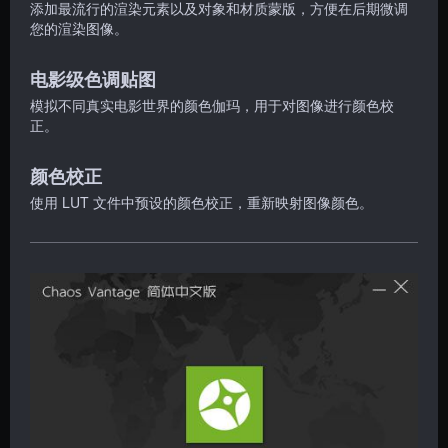
添加最流行的渲染元素以及对象和材质蒙版，方便在后期微调
您的渲染图像。
电影级色调贴图
模拟不同真实电影世界的颜色伽玛，用于对图像进行颜色校
正。
颜色校正
使用 LUT 文件中预设的颜色校正，重新映射图像颜色。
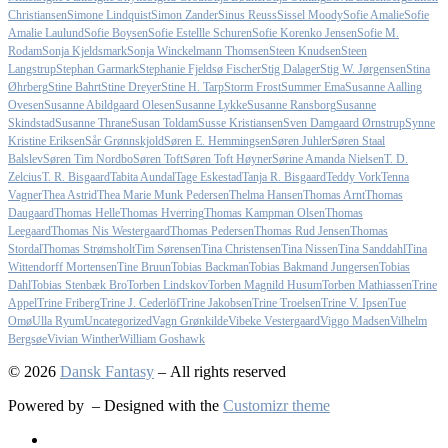
Christiansen
Simone Lindquist
Simon Zander
Sinus Reuss
Sissel Moody
Sofie Amalie
Sofie
Amalie Laulund
Sofie Boysen
Sofie Estellle Schuren
Sofie Korenko Jensen
Sofie M.
Rodam
Sonja Kjeldsmark
Sonja Winckelmann Thomsen
Steen Knudsen
Steen
Langstrup
Stephan Garmark
Stephanie Fjeldsø Fischer
Stig Dalager
Stig W. Jørgensen
Stina
Øhrberg
Stine Bahrt
Stine Dreyer
Stine H. Tarp
Storm Frost
Summer Ema
Susanne Aalling
Ovesen
Susanne Abildgaard Olesen
Susanne Lykke
Susanne Ransborg
Susanne
Skindstad
Susanne Thrane
Susan Toldam
Susse Kristiansen
Sven Damgaard Ørnstrup
Synne
Kristine Eriksen
Sår Grønnskjold
Søren E. Hemmingsen
Søren Juhler
Søren Staal
Balslev
Søren Tim Nordbo
Søren Toft
Søren Toft Høyner
Sørine Amanda Nielsen
T. D.
Zelcius
T. R. Bisgaard
Tabita Aundal
Tage Eskestad
Tanja R. Bisgaard
Teddy Vork
Tenna
Vagner
Thea Astrid
Thea Marie Munk Pedersen
Thelma Hansen
Thomas Arnt
Thomas
Daugaard
Thomas Helle
Thomas Hverring
Thomas Kampman Olsen
Thomas
Leegaard
Thomas Nis Westergaard
Thomas Pedersen
Thomas Rud Jensen
Thomas
Stordal
Thomas Strømsholt
Tim Sørensen
Tina Christensen
Tina Nissen
Tina Sanddahl
Tina
Wittendorff Mortensen
Tine Bruun
Tobias Backman
Tobias Bakmand Jungersen
Tobias
Dahl
Tobias Stenbæk Bro
Torben Lindskov
Torben Magnild Husum
Torben Mathiassen
Trine
Appel
Trine Friberg
Trine J. Cederlöf
Trine Jakobsen
Trine Troelsen
Trine V. Ipsen
Tue
Omø
Ulla Ryum
Uncategorized
Vagn Grønkilde
Vibeke Vestergaard
Viggo Madsen
Vilhelm
Bergsøe
Vivian Winther
William Goshawk
© 2026
Dansk Fantasy
– All rights reserved
Powered by
– Designed with the
Customizr theme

★ ★ ★ ★ ★ ★ ★

The reply has to reproduce every line above verbatim and contain no pictures.

**Response below**
添加最流行的渲染元素以及对象和材质蒙版，方便在后期微调
您的渲染图像。
电影级色调贴图
模拟不同真实电影世界的颜色伽玛，用于对图像进行颜色校
正。
颜色校正
使用 LUT 文件中预设的颜色校正，重新映射图像颜色。
Christiansen
Simone Lindquist
Simon Zander
Sinus Reuss
Sissel Moody
Sofie Amalie
Sofie
Amalie Laulund
Sofie Boysen
Sofie Estellle Schuren
Sofie Korenko Jensen
Sofie M.
Rodam
Sonja Kjeldsmark
Sonja Winckelmann Thomsen
Steen Knudsen
Steen
Langstrup
Stephan Garmark
Stephanie Fjeldsø Fischer
Stig Dalager
Stig W. Jørgensen
Stina
Øhrberg
Stine Bahrt
Stine Dreyer
Stine H. Tarp
Storm Frost
Summer Ema
Susanne Aalling
Ovesen
Susanne Abildgaard Olesen
Susanne Lykke
Susanne Ransborg
Susanne
Skindstad
Susanne Thrane
Susan Toldam
Susse Kristiansen
Sven Damgaard Ørnstrup
Synne
Kristine Eriksen
Sår Grønnskjold
Søren E. Hemmingsen
Søren Juhler
Søren Staal
Balslev
Søren Tim Nordbo
Søren Toft
Søren Toft Høyner
Sørine Amanda Nielsen
T. D.
Zelcius
T. R. Bisgaard
Tabita Aundal
Tage Eskestad
Tanja R. Bisgaard
Teddy Vork
Tenna
Vagner
Thea Astrid
Thea Marie Munk Pedersen
Thelma Hansen
Thomas Arnt
Thomas
Daugaard
Thomas Helle
Thomas Hverring
Thomas Kampman Olsen
Thomas
Leegaard
Thomas Nis Westergaard
Thomas Pedersen
Thomas Rud Jensen
Thomas
Stordal
Thomas Strømsholt
Tim Sørensen
Tina Christensen
Tina Nissen
Tina Sanddahl
Tina
Wittendorff Mortensen
Tine Bruun
Tobias Backman
Tobias Bakmand Jungersen
Tobias
Dahl
Tobias Stenbæk Bro
Torben Lindskov
Torben Magnild Husum
Torben Mathiassen
Trine
Appel
Trine Friberg
Trine J. Cederlöf
Trine Jakobsen
Trine Troelsen
Trine V. Ipsen
Tue
Omø
Ulla Ryum
Uncategorized
Vagn Grønkilde
Vibeke Vestergaard
Viggo Madsen
Vilhelm
Bergsøe
Vivian Winther
William Goshawk
© 2026
Dansk Fantasy
– All rights reserved
Powered by
– Designed with the
Customizr theme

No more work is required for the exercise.